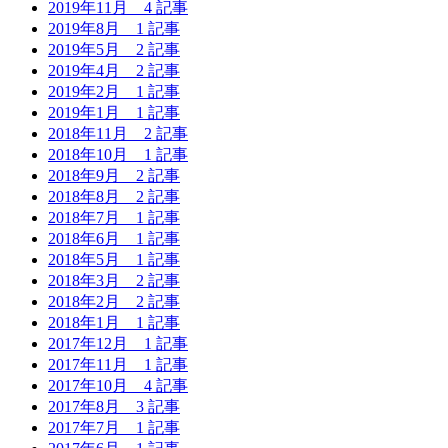
2019年11月
4 記事
2019年8月
1 記事
2019年5月
2 記事
2019年4月
2 記事
2019年2月
1 記事
2019年1月
1 記事
2018年11月
2 記事
2018年10月
1 記事
2018年9月
2 記事
2018年8月
2 記事
2018年7月
1 記事
2018年6月
1 記事
2018年5月
1 記事
2018年3月
2 記事
2018年2月
2 記事
2018年1月
1 記事
2017年12月
1 記事
2017年11月
1 記事
2017年10月
4 記事
2017年8月
3 記事
2017年7月
1 記事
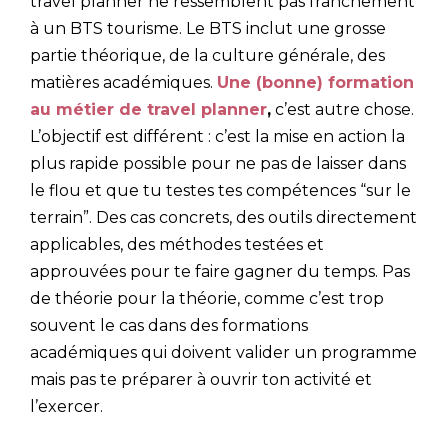
travel planner ne ressemblent pas franchement
à un BTS tourisme. Le BTS inclut une grosse
partie théorique, de la culture générale, des
matières académiques.
Une (bonne) formation
au métier de travel planner
,
c’est autre chose.
L’objectif est différent : c’est la mise en action la
plus rapide possible pour ne pas de laisser dans
le flou et que tu testes tes compétences “sur le
terrain”. Des cas concrets, des outils directement
applicables, des méthodes testées et
approuvées pour te faire gagner du temps. Pas
de théorie pour la théorie, comme c’est trop
souvent le cas dans des formations
académiques qui doivent valider un programme
mais pas te préparer à ouvrir ton activité et
l’exercer.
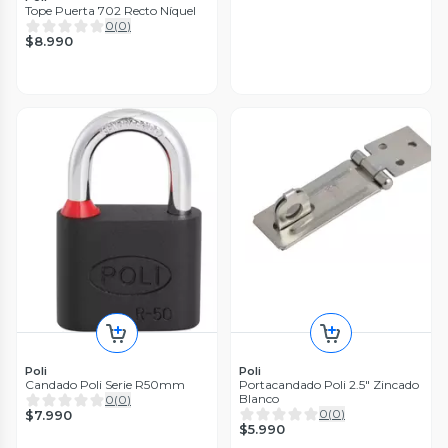
Tope Puerta 702 Recto Níquel
0
(
0
)
$8.990
Poli
Poli
Candado Poli Serie R50mm
Portacandado Poli 2.5" Zincado
Blanco
0
(
0
)
0
(
0
)
$7.990
$5.990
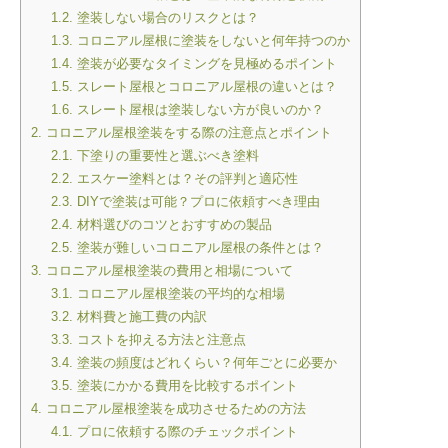
1.2.
塗装しない場合のリスクとは？
1.3.
コロニアル屋根に塗装をしないと何年持つのか
1.4.
塗装が必要なタイミングを見極めるポイント
1.5.
スレート屋根とコロニアル屋根の違いとは？
1.6.
スレート屋根は塗装しない方が良いのか？
2.
コロニアル屋根塗装をする際の注意点とポイント
2.1.
下塗りの重要性と選ぶべき塗料
2.2.
エスケー塗料とは？その評判と適応性
2.3.
DIYで塗装は可能？プロに依頼すべき理由
2.4.
材料選びのコツとおすすめの製品
2.5.
塗装が難しいコロニアル屋根の条件とは？
3.
コロニアル屋根塗装の費用と相場について
3.1.
コロニアル屋根塗装の平均的な相場
3.2.
材料費と施工費の内訳
3.3.
コストを抑える方法と注意点
3.4.
塗装の頻度はどれくらい？何年ごとに必要か
3.5.
塗装にかかる費用を比較するポイント
4.
コロニアル屋根塗装を成功させるための方法
4.1.
プロに依頼する際のチェックポイント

※ ※ ※

» What you will do:
Every line from the top of the records above to the line with "le flou et que", inclusive, should be duplicated exactly, minus the pictures.

» Output:
2019年11月
4 記事
2019年8月
1 記事
2019年5月
2 記事
2019年4月
2 記事
2019年2月
1 記事
2019年1月
1 記事
2018年11月
2 記事
2018年10月
1 記事
2018年9月
2 記事
2018年8月
2 記事
2018年7月
1 記事
2018年6月
1 記事
2018年5月
1 記事
2018年3月
2 記事
2018年2月
2 記事
2018年1月
1 記事
2017年12月
1 記事
2017年11月
1 記事
2017年10月
4 記事
2017年8月
3 記事
2017年7月
1 記事
travel planner ne ressemblent pas franchement
à un BTS tourisme. Le BTS inclut une grosse
partie théorique, de la culture générale, des
matières académiques.
Une (bonne) formation
au métier de travel planner
,
c’est autre chose.
L’objectif est différent : c’est la mise en action la
plus rapide possible pour ne pas de laisser dans
le flou et que tu testes tes compétences “sur le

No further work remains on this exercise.